══ Record excerpts

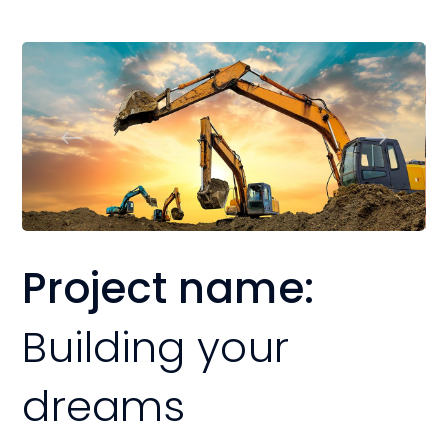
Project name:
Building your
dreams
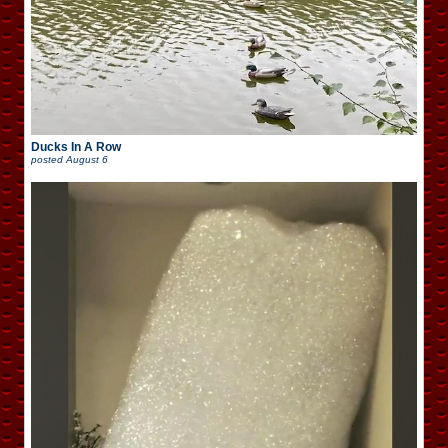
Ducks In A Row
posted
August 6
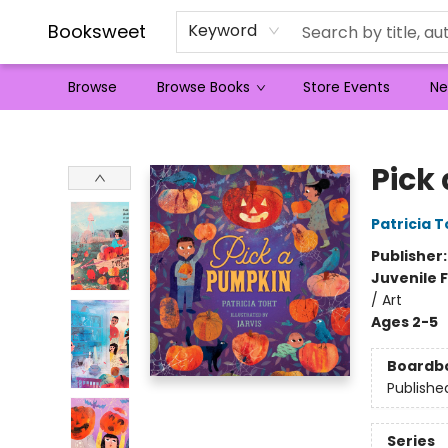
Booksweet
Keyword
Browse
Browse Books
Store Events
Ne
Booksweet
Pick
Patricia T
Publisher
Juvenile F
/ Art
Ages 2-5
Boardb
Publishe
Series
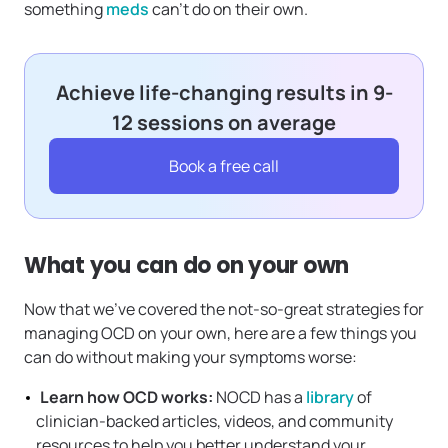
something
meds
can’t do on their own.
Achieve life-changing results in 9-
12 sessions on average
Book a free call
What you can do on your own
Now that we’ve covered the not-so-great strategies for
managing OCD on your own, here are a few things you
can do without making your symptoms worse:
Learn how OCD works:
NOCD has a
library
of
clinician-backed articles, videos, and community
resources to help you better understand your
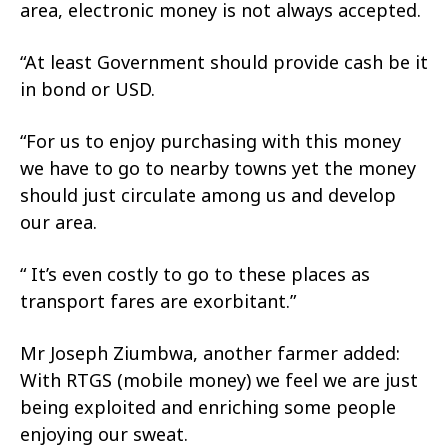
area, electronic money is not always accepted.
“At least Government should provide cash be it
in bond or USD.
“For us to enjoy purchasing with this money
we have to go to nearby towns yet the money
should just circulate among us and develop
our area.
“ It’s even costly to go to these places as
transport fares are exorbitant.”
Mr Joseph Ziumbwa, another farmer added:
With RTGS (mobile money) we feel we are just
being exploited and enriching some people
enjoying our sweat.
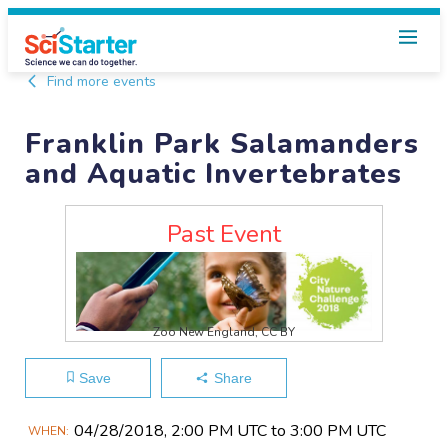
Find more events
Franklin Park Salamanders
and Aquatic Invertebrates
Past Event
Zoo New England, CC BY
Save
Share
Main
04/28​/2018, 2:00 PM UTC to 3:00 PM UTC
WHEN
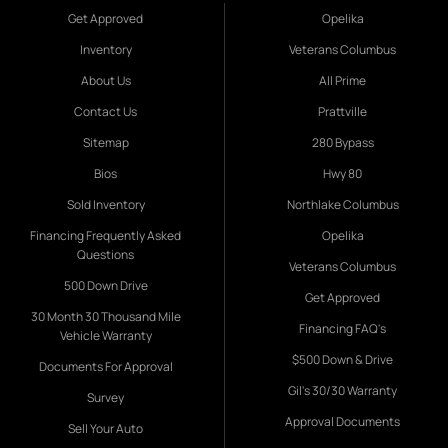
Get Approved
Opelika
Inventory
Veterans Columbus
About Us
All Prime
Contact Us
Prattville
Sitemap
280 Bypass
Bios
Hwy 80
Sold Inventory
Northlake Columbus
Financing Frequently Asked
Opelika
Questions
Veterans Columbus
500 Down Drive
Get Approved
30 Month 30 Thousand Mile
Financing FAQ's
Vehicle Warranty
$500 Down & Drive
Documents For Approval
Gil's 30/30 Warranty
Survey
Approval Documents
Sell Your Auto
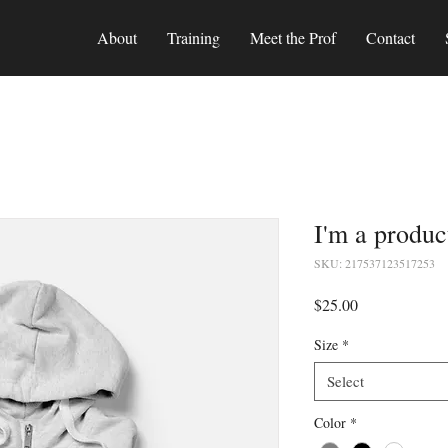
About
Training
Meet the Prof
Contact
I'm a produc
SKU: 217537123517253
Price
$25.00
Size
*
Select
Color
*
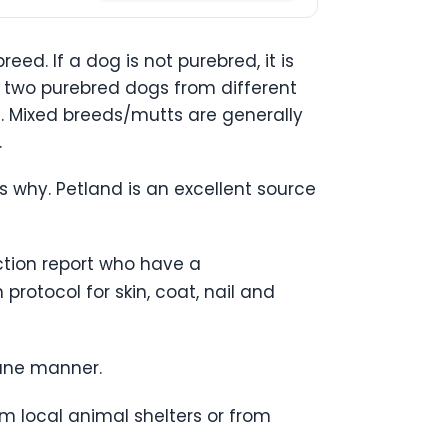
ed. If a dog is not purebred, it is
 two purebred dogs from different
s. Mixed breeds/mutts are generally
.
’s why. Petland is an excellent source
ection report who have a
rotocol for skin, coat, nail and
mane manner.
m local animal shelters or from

════

What you have to do:
A word-for-word copy of all the data, without pictures, is the expected output.

Response area:
Project name:
Building your
dreams
Ducks In A Row
posted
August 6
Booksweet
Keyword
Browse
Browse Books
Store Events
Ne
Booksweet
Pick
Patricia T
Publisher
Juvenile F
/ Art
Ages 2-5
Boardb
Publishe
Series
something
meds
can’t do on their own.
Achieve life-changing results in 9-
12 sessions on average
Book a free call
What you can do on your own
Now that we’ve covered the not-so-great strategies for
managing OCD on your own, here are a few things you
can do without making your symptoms worse:
Learn how OCD works:
NOCD has a
library
of
clinician-backed articles, videos, and community
resources to help you better understand your
area, electronic money is not always accepted.
“At least Government should provide cash be it
in bond or USD.
“For us to enjoy purchasing with this money
we have to go to nearby towns yet the money
should just circulate among us and develop
our area.
“ It’s even costly to go to these places as
transport fares are exorbitant.”
Mr Joseph Ziumbwa, another farmer added:
With RTGS (mobile money) we feel we are just
being exploited and enriching some people
enjoying our sweat.
Find more events
Franklin Park Salamanders
and Aquatic Invertebrates
Past Event
Zoo New England, CC BY
Save
Share
Main
04/28​/2018, 2:00 PM UTC to 3:00 PM UTC
WHEN
Get Approved
Opelika
Inventory
Veterans Columbus
About Us
All Prime
Contact Us
Prattville
Sitemap
280 Bypass
Bios
Hwy 80
Sold Inventory
Northlake Columbus
Financing Frequently Asked
Opelika
Questions
Veterans Columbus
500 Down Drive
Get Approved
30 Month 30 Thousand Mile
Financing FAQ's
Vehicle Warranty
$500 Down & Drive
Documents For Approval
Gil's 30/30 Warranty
Survey
Approval Documents
Sell Your Auto
About
Training
Meet the Prof
Contact
I'm a produc
SKU: 217537123517253
Price
$25.00
Size
*
Select
Color
*
ed. If a dog is not purebred, it is
 two purebred dogs from different
s. Mixed breeds/mutts are generally
.
’s why. Petland is an excellent source
ection report who have a
rotocol for skin, coat, nail and
mane manner.
m local animal shelters or from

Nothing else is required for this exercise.